Materials and Methods
Cell isolation, culture, and stimulation. This study was approved by the Institutional Clinical Research Ethics Committee (L’Hôtel-Dieu de Québec/Centre hospitalier universitaire de Québec - L’HDQ-CHUQ). Mononuclear cells were prepared from the peripheral blood from healthy volunteers by density gradient centrifugation using Ficoll- Hypaque (GE Healthcare, Piscataway, NJ). Written informed consent was obtained from all donors. Monocyte-depleted populations were more than 95% pure human T cells (CD8+/CD4+) and were kept in complete medium: RPMI 1640 (Invitrogen Canada, Burlington, Canada) supplemented with 10% heat-inactivated FBS (BioCell Inc., Drummondville, Canada).
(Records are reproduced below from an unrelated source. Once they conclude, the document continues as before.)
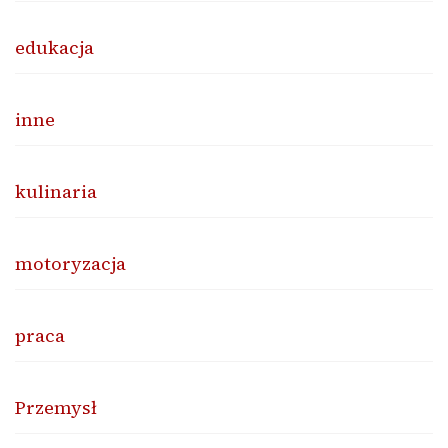
edukacja
inne
kulinaria
motoryzacja
praca
Przemysł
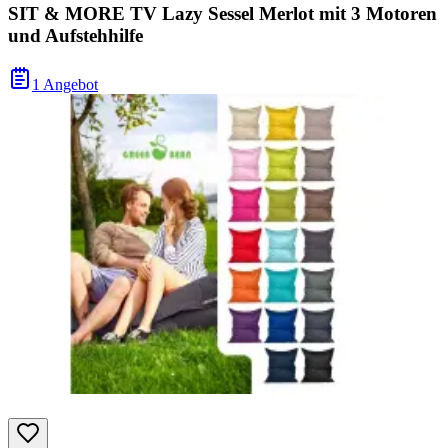
SIT & MORE TV Lazy Sessel Merlot mit 3 Motoren
und Aufstehhilfe
1 Angebot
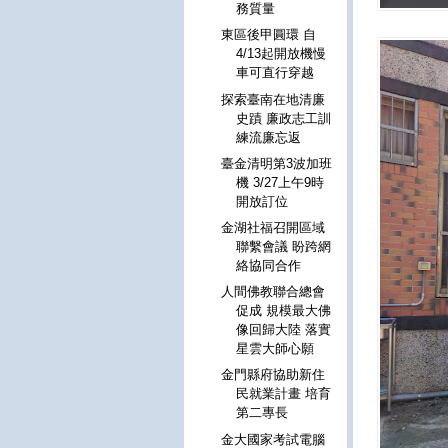
務質量
東區後甲圓環 自
4/13起開放機慢
車可直行穿越
探索臺南在地清廉
史蹟 廉政志工訓
練流廉忘返
臺金清明第3波加班
機 3/27上午9時
開放訂位
金湖社福召開區域
聯繫會議 盼跨網
絡協同合作
人間佛教聯合總會
促成 規模最大佛
像回歸大陸 落實
星雲大師心願
金門縣府協助新住
民就業計畫 培育
第二專長
金大國家考試電腦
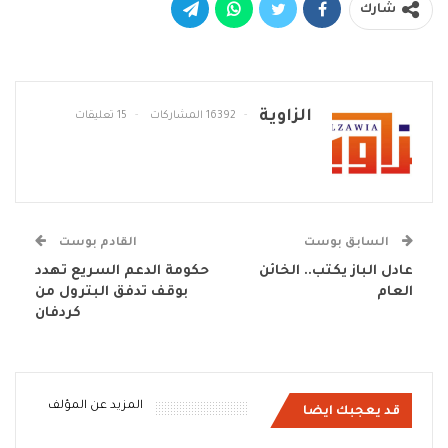
شارك
الزاوية
16392 المشاركات
15 تعليقات
السابق بوست
القادم بوست
عادل الباز يكتب.. الخائن
حكومة الدعم السريع تهدد
العام
بوقف تدفق البترول من
كردفان
المزيد عن المؤلف
قد يعجبك ايضا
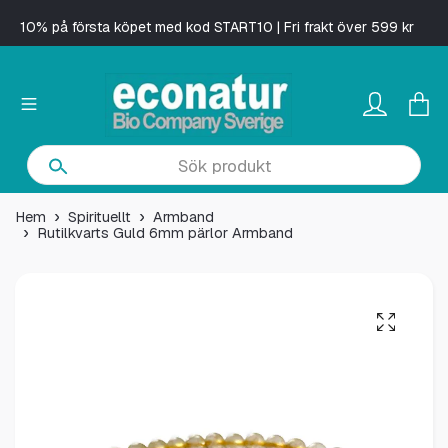
10% på första köpet med kod START10 | Fri frakt över 599 kr
Hem
Spirituellt
Armband
Rutilkvarts Guld 6mm pärlor Armband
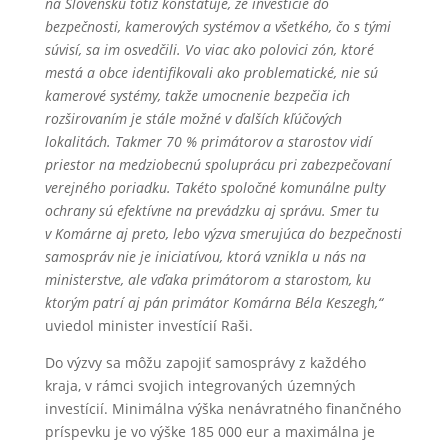
na Slovensku totiž konštatuje, že investície do
bezpečnosti, kamerových systémov a všetkého, čo s tými
súvisí, sa im osvedčili. Vo viac ako polovici zón, ktoré
mestá a obce identifikovali ako problematické, nie sú
kamerové systémy, takže umocnenie bezpečia ich
rozširovaním je stále možné v ďalších kľúčových
lokalitách. Takmer 70 % primátorov a starostov vidí
priestor na medziobecnú spoluprácu pri zabezpečovaní
verejného poriadku. Takéto spoločné komunálne pulty
ochrany sú efektívne na prevádzku aj správu. Smer tu
v Komárne aj preto, lebo výzva smerujúca do bezpečnosti
samospráv nie je iniciatívou, ktorá vznikla u nás na
ministerstve, ale vďaka primátorom a starostom, ku
ktorým patrí aj pán primátor Komárna Béla Keszegh,“
uviedol minister investícií Raši.
Do výzvy sa môžu zapojiť samosprávy z každého
kraja, v rámci svojich integrovaných územných
investícií. Minimálna výška nenávratného finančného
príspevku je vo výške 185 000 eur a maximálna je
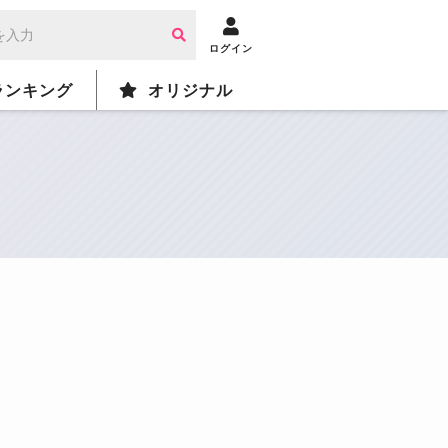
ログイン
ランキング
オリジナル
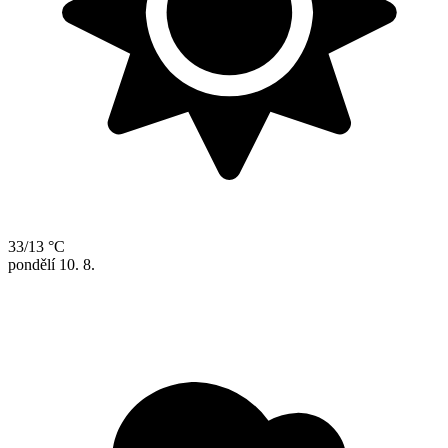
33/13 °C
pondělí
10. 8.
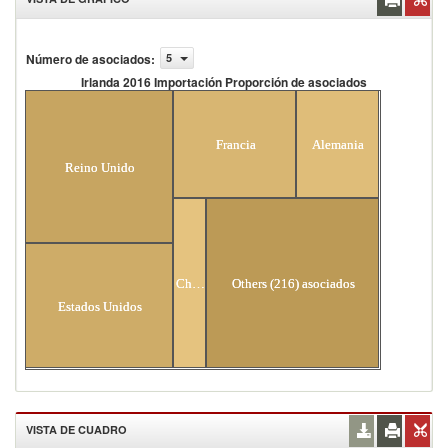
Número de asociados
:
5
Irlanda 2016 Importación Proporción de asociados
Irlanda 2016 Importación Proporción de
asociados
Francia
Alemania
Reino Unido
China
Others (216) asociados
Estados Unidos
VISTA DE CUADRO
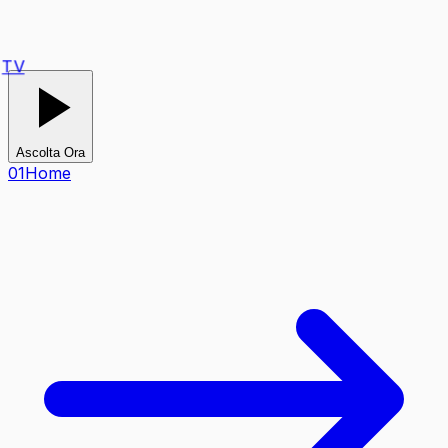
TV
Ascolta Ora
0
1
Home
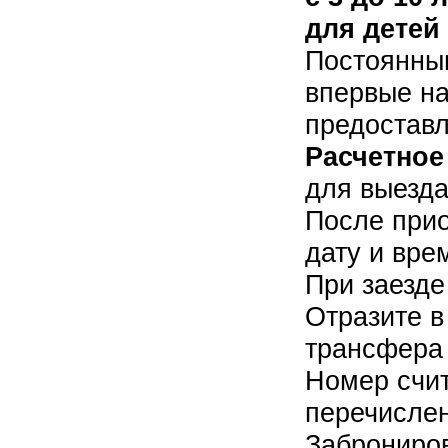
для детей 
Постоянны
впервые на
предоставл
Расчетное
для выезда 
После прио
дату и вре
При заезде
Отразите в
трансфера 
Номер счи
перечислен
Заброниро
T cells were activated with anti-CD3/CD28 antibody-coated magnetic beads (Invitrogen) at 37°C for 6 h. When indicated, three alternative T cell activation protocols were used: (i) Pre-treatment for 20 min on ice with 1 g/mL mouse anti-human CD3 monoclonal antibody (CD3-2, Mabtech, Nacka Strand, Sweden) and 2.5 g/mL mouse anti-human CD28 (CD28.2, Biolegend, San Diego, CA), followed by incubation at 37°C for 3 min with a 10-fold excess of goat anti-mouse IgG (Sigma); (ii) Treatment was identical to the one described in (i) except for the incubation step at 37°C that was performed for 5 h; and (iii) Treatment with 10 ng/ml phorbol 12-myristate 13-acetate (PMA) and 200 ng/ml ionomycin (Sigma, St Louis, MO) for 5 h.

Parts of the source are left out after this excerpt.